We hoeven maar een hoop zwerfstenen te aanschouwen om vast te stellen dat de meeste keien nogal van elkaar verschillen. Dit heeft vooral te maken met ontstaanswijze, structuur en samenstelling. Ook maakt het uit of zwerfstenen verweerd zijn of niet. Een verweerde akkersteen ziet er voor beginners volkomen anders uit dan een vergelijkbare kei uit de keileem.

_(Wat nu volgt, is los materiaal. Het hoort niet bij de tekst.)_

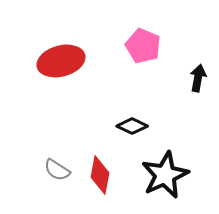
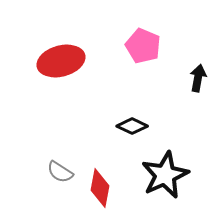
gray semicircle: moved 3 px right, 2 px down
red diamond: moved 13 px down
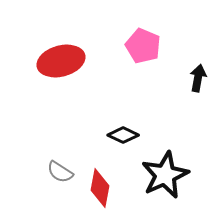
black diamond: moved 9 px left, 9 px down
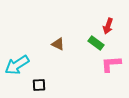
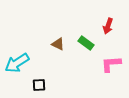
green rectangle: moved 10 px left
cyan arrow: moved 2 px up
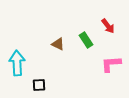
red arrow: rotated 56 degrees counterclockwise
green rectangle: moved 3 px up; rotated 21 degrees clockwise
cyan arrow: rotated 120 degrees clockwise
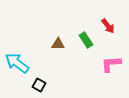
brown triangle: rotated 24 degrees counterclockwise
cyan arrow: rotated 50 degrees counterclockwise
black square: rotated 32 degrees clockwise
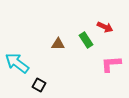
red arrow: moved 3 px left, 1 px down; rotated 28 degrees counterclockwise
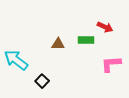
green rectangle: rotated 56 degrees counterclockwise
cyan arrow: moved 1 px left, 3 px up
black square: moved 3 px right, 4 px up; rotated 16 degrees clockwise
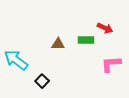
red arrow: moved 1 px down
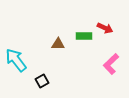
green rectangle: moved 2 px left, 4 px up
cyan arrow: rotated 15 degrees clockwise
pink L-shape: rotated 40 degrees counterclockwise
black square: rotated 16 degrees clockwise
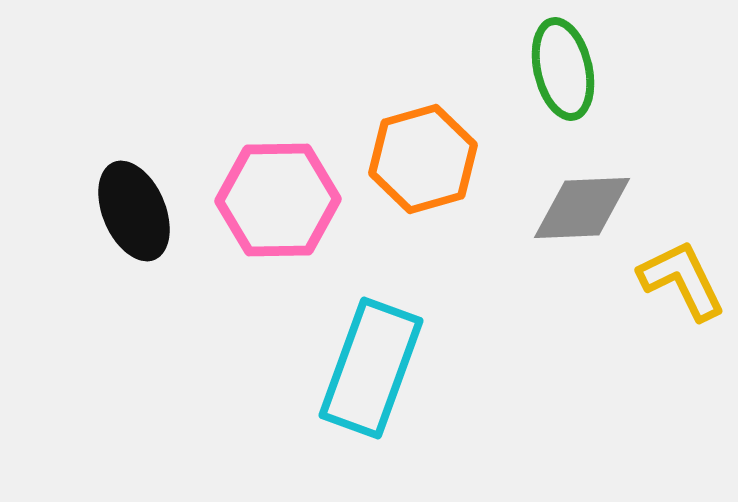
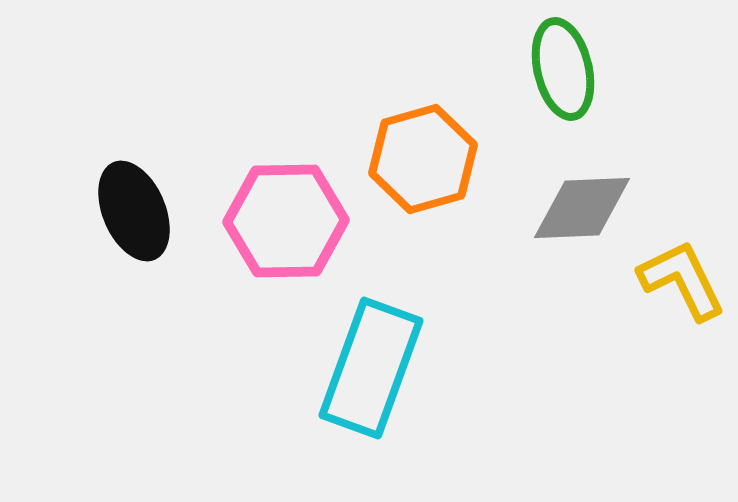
pink hexagon: moved 8 px right, 21 px down
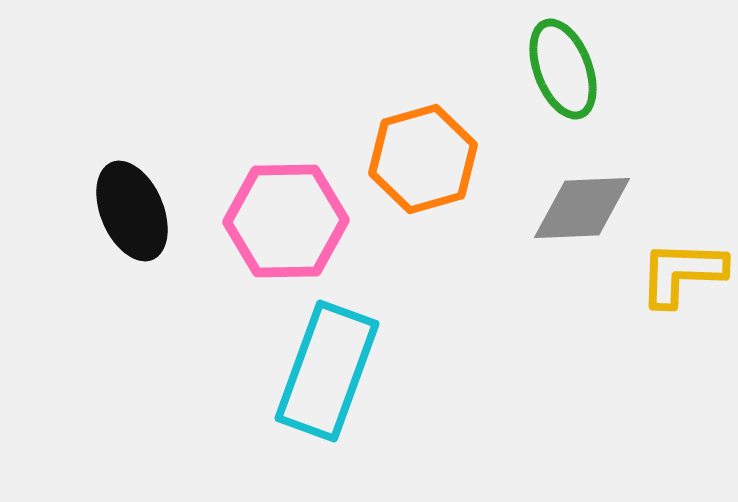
green ellipse: rotated 8 degrees counterclockwise
black ellipse: moved 2 px left
yellow L-shape: moved 7 px up; rotated 62 degrees counterclockwise
cyan rectangle: moved 44 px left, 3 px down
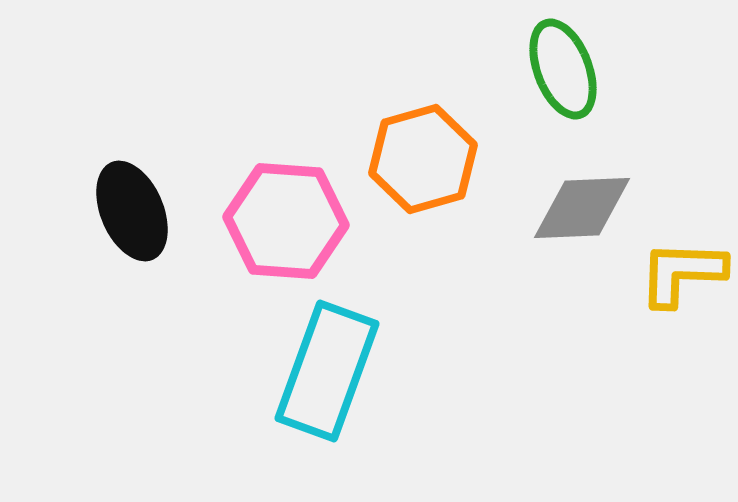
pink hexagon: rotated 5 degrees clockwise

De structuur van zwerfstenen geeft aanwijzingen over hoe
en waar het gesteente is ontstaan. Indien we een graniet,
een kwartsporfier en obsidiaan met elkaar vergelijken, dan zien
we drie in uiterlijk sterk van elkaar verschillende gesteenten.
Toch verschillen ze nauwelijks in chemische samenstelling.
Het kost tijd en oefening om zich een aantal gesteentebeelden
en structuren eigen te maken. Willen we zwerfstenen
leren herkennen dan kunnen we niet zonder die beelden.
We leren pas graniet herkennen als we behalve structuur
ook de bestanddelen kwarts en veldspaat en glimmer herkennen.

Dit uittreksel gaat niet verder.